Combined reconstruction of the MPFL and MPTL is receiving increasing interest, probably a consequence of new anatomical, biomechanical, and histological studies which report that the MPTL is a true ligament, with specific biomechanical proprieties important for patellofemoral tracking and stability. Furthermore, this combined reconstruction can improve outcomes if compared with isolated MPFL reconstruction, reducing surgical morbidity and decreasing the need for bony procedures such as TTO in patients with borderline patella alta/lateralized force vector, and the use of trochleoplasty in patients with moderate dysplasia.

Rehabilitation protocols, reported in the available scientific literature, are different, and vary from restrictive (progressive weight bearing with a brace locked in extension for two weeks) to partially restrictive (full weight bearing with crutches and isometric quadriceps strengthening, progressive increase of ROM to 0°–90° within sixth weeks).

Routine reconstruction of both MPFL and MPTL may become a part of the algorithms used for the management of patellar instability, but, at present, because a meta-analysis was not possible, we can only conclude that good clinical outcomes were achieved by combined MPFL and MPTL reconstruction.

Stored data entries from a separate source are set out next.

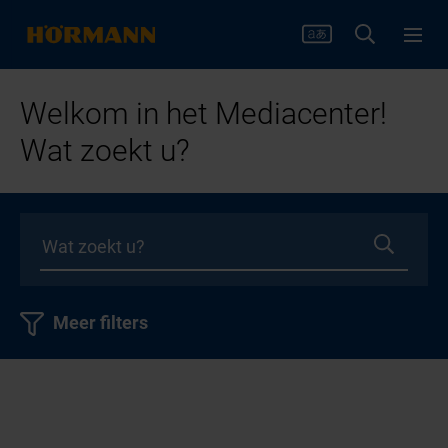
Welkom in het Mediacenter!
Wat zoekt u?
Meer filters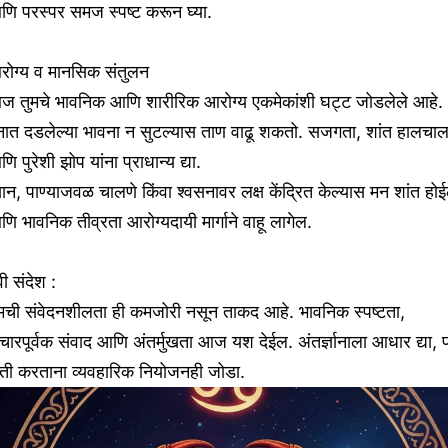
णि परस्पर समज स्पष्ट करून घ्या.
रोग्य व मानसिक संतुलन
ज तुमचे भावनिक आणि शारीरिक आरोग्य एकमेकांशी घट्ट जोडलेले आहे.
नात दडलेल्या भावना न सुटल्यास ताण वाढू शकतो. सजगता, शांत हालचा
ि पुरेशी झोप यांना प्राधान्य द्या.
यान, पाण्याजवळ चालणे किंवा श्वसनावर लक्ष केंद्रित केल्यास मन शांत हो
ि भावनिक तीव्रता आरोग्यदायी मार्गाने वाहू लागेल.
वी संदेश :
ुमची संवेदनशीलता ही कमजोरी नसून ताकद आहे. भावनिक स्पष्टता,
चारपूर्वक संवाद आणि अंतर्मुखता आज यश देईल. अंतर्ज्ञानाला आधार द्या,
ृती करताना व्यवहारिक नियोजनही जोडा.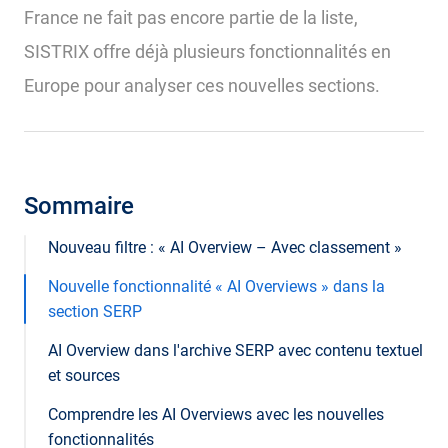
France ne fait pas encore partie de la liste,
SISTRIX offre déjà plusieurs fonctionnalités en
Europe pour analyser ces nouvelles sections.
Sommaire
Nouveau filtre : « AI Overview – Avec classement »
Nouvelle fonctionnalité « AI Overviews » dans la
section SERP
AI Overview dans l'archive SERP avec contenu textuel
et sources
Comprendre les AI Overviews avec les nouvelles
fonctionnalités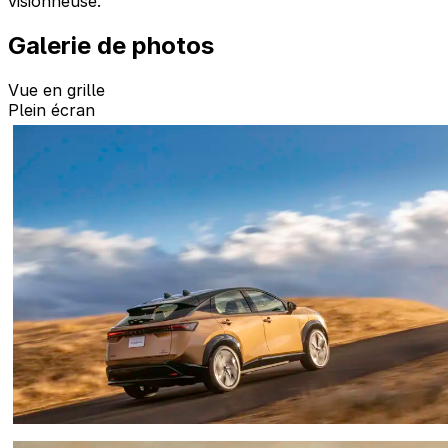
visionneuse.
Galerie de photos
Vue en grille
Plein écran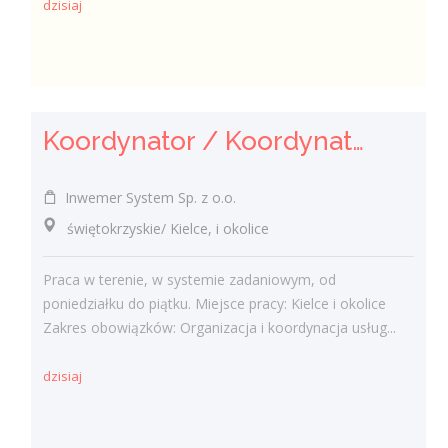
dzisiaj
Koordynator / Koordynatorka ds. utrzymania czystości
Inwemer System Sp. z o.o.
świętokrzyskie/ Kielce, i okolice
Praca w terenie, w systemie zadaniowym, od
poniedziałku do piątku. Miejsce pracy: Kielce i okolice
Zakres obowiązków: Organizacja i koordynacja usług...
dzisiaj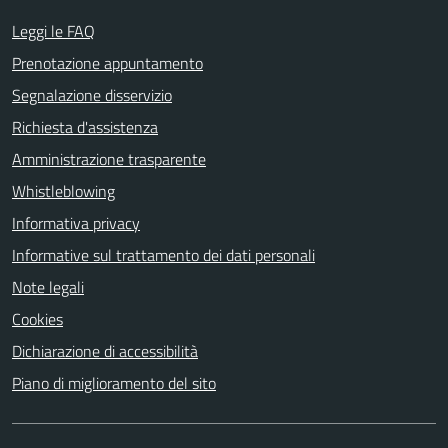
Leggi le FAQ
Prenotazione appuntamento
Segnalazione disservizio
Richiesta d'assistenza
Amministrazione trasparente
Whistleblowing
Informativa privacy
Informative sul trattamento dei dati personali
Note legali
Cookies
Dichiarazione di accessibilità
Piano di miglioramento del sito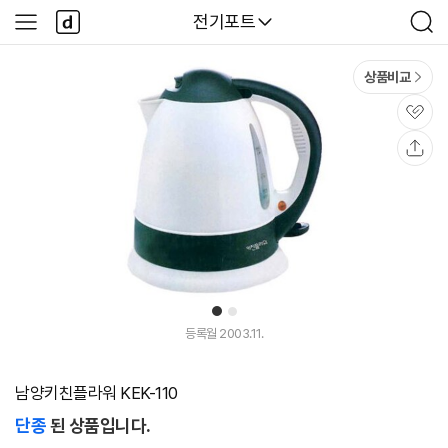
본문 바로가기
다
다나와
전기포트
사
검
나
이
색
와
드
메
메
상품비교
인
뉴
관
심
공
유
1
2
등록월 2003.11.
남양키친플라워 KEK-110
단종
된 상품입니다.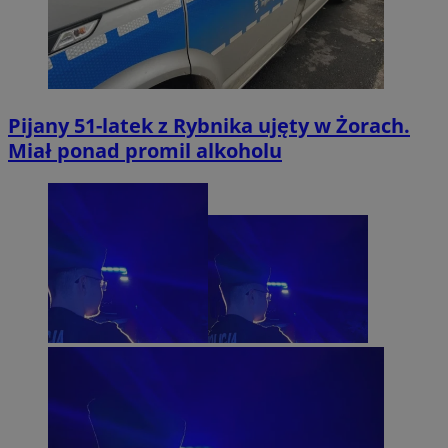
Pijany 51-latek z Rybnika ujęty w Żorach.
Miał ponad promil alkoholu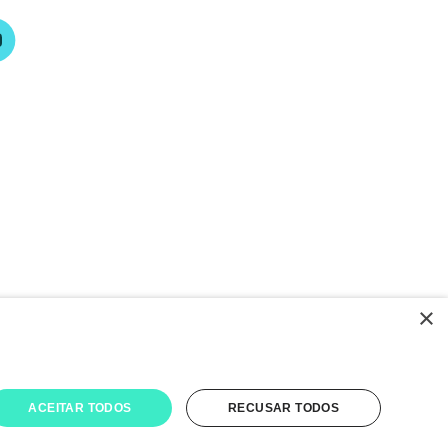
×
ACEITAR TODOS
RECUSAR TODOS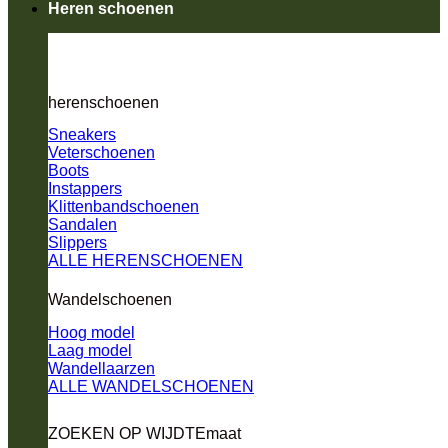
Heren schoenen
herenschoenen
Sneakers
Veterschoenen
Boots
Instappers
Klittenbandschoenen
Sandalen
Slippers
ALLE HERENSCHOENEN
Wandelschoenen
Hoog model
Laag model
Wandellaarzen
ALLE WANDELSCHOENEN
ZOEKEN OP WIJDTEmaat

Given the lack of randomised controlled trials and the low number of studies, we are unable to define the ideal situation for combined MPTL and MPFL reconstruction. Probably, the indications suggested by Hinckel et al., such as subluxation in extension, instability in flexion, knee hyperextension with ligamentous laxity, and skeletal immaturity with associated risk factors, supported by anatomical and biomechanical studies, may be used, at least until stronger clinical evidence is available.

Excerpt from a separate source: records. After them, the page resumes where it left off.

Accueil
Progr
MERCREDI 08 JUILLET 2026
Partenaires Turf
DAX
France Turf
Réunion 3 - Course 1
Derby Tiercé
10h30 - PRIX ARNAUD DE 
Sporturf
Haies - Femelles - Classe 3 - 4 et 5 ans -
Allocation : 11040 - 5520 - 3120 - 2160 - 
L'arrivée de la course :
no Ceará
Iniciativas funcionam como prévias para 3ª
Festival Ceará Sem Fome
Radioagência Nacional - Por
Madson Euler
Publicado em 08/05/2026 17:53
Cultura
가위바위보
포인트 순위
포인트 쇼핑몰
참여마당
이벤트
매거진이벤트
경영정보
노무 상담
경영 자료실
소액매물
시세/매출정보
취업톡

In conclusion, the available scientific literature regarding combined MPTL and MPFL reconstruction suggests that this procedure leads to favourable clinical outcomes with minimal morbidity, supporting its use as a valid surgical alternative for the management of recurrent lateral patellar dislocations and clinical instability. However, the quality of the scientific articles available is variable, from low to high, and appropriate RCTs are needed to understand the adequate indications for surgery in case of patellar instability.